When the Russian invasion of Ukraine began on February 24, the eastern city of Kramatorsk was one of the first targets for the Russian military. Ukrainians have been using the train station to evacuate the region since late February, according to Ihnatchenko.

According to Oleksandr Kamyshin, the head of Ukraine’s national rail system, two missiles struck the station. The Russian military used Iskander short-range ballistic missiles, according to Pavlo Kyrylenko, the head of the Donetsk regional military administration.

Such attacks on civilians, according to Amanpour, tend to harden Western resolve and may push the European Union to impose even more sanctions on Russia. Since Russia’s invasion of Ukraine, Brussels has approved five rounds of sanctions against it. In Kyiv this week, Borrell and EU Commission President Ursula von der Leyen will meet with Ukrainian President Zelensky.

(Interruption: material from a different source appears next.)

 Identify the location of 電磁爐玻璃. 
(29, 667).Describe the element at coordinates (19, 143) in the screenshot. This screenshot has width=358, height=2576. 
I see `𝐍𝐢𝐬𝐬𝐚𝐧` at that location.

According to Ukrainian authorities, the attack comes as Russian forces prepare for a massive operation in eastern Ukraine to retake the contested Donbas region.

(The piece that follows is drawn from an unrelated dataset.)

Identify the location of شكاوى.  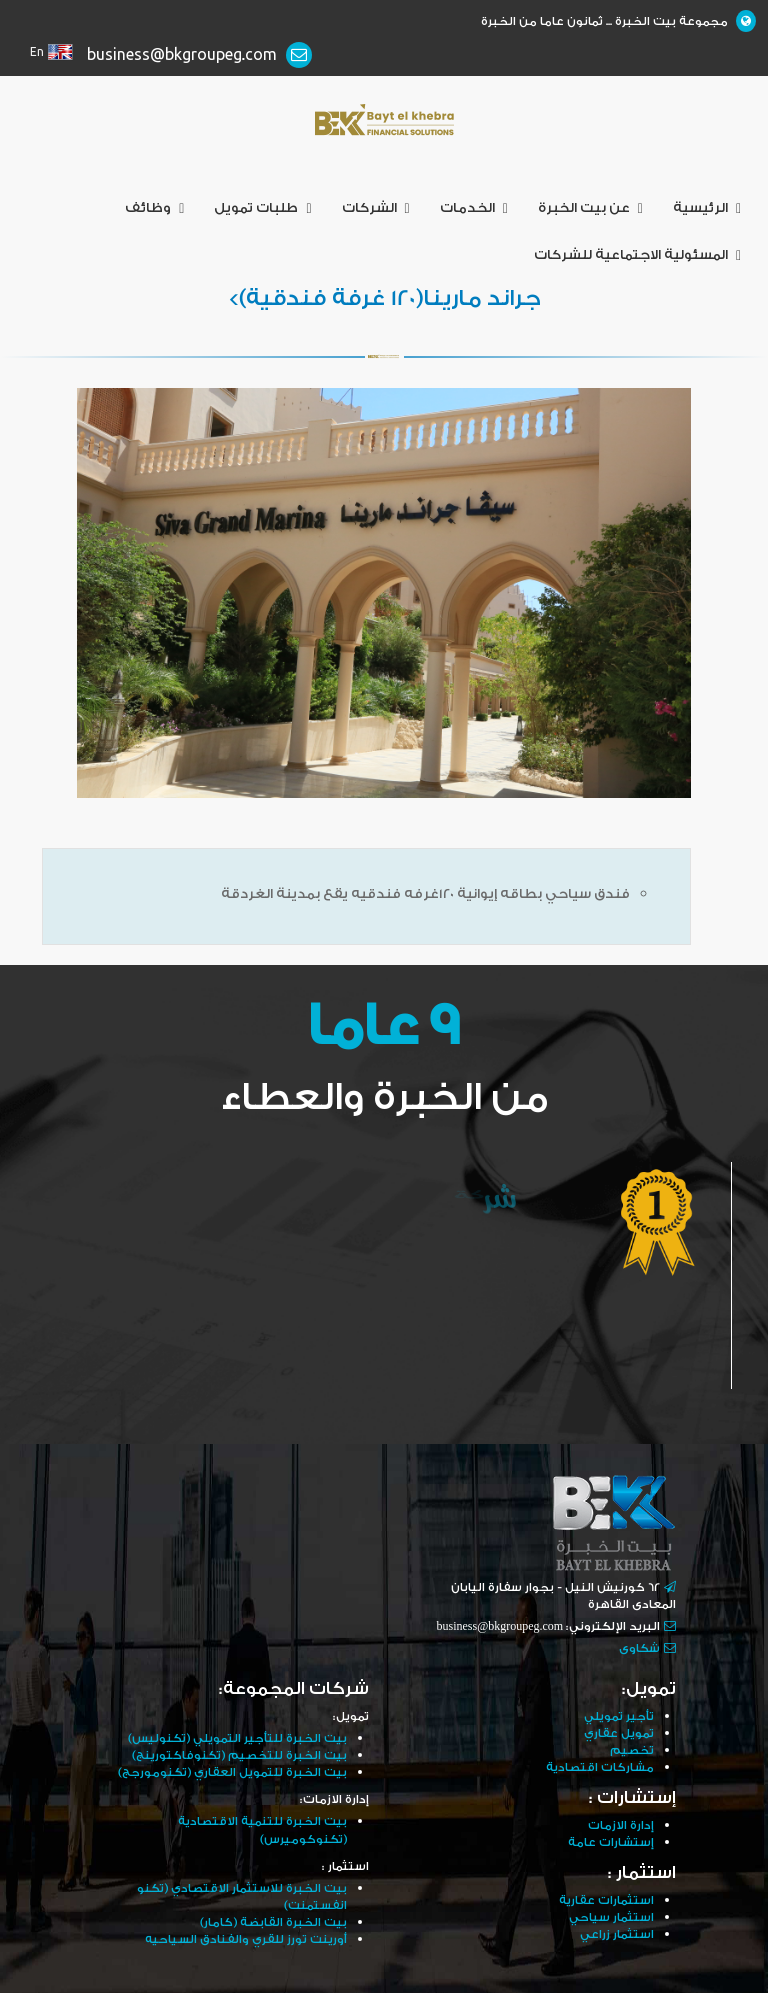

The so-called Donetsk and Luhansk People’s Republics, two separatist enclaves that were recognized as independent by Russian President Vladimir Putin shortly before Russia invaded Ukraine, are located in Donbas.

The two regions have been the scene of a low-intensity war between Russian-backed separatists and Ukrainian forces for nearly eight years. More than 14,000 people have died as a result of the fighting, and Kyiv is bracing for more.

The “battle for Donbas,” according to Ukrainian Foreign Minister Kuleba, is already underway. He predicted that the fighting would be similar to the destructive battles of World War II, with “thousands of tanks, armored vehicles, planes, and artillery” involved in Moscow’s offensive.

Russian troops have “fully withdrawn” from northern Ukraine to Belarus and Russia, according to British intelligence, and many could be transferred to eastern Ukraine to fight in Donbas. Officials from Ukraine’s military say they’ve seen Russian forces massing to the east.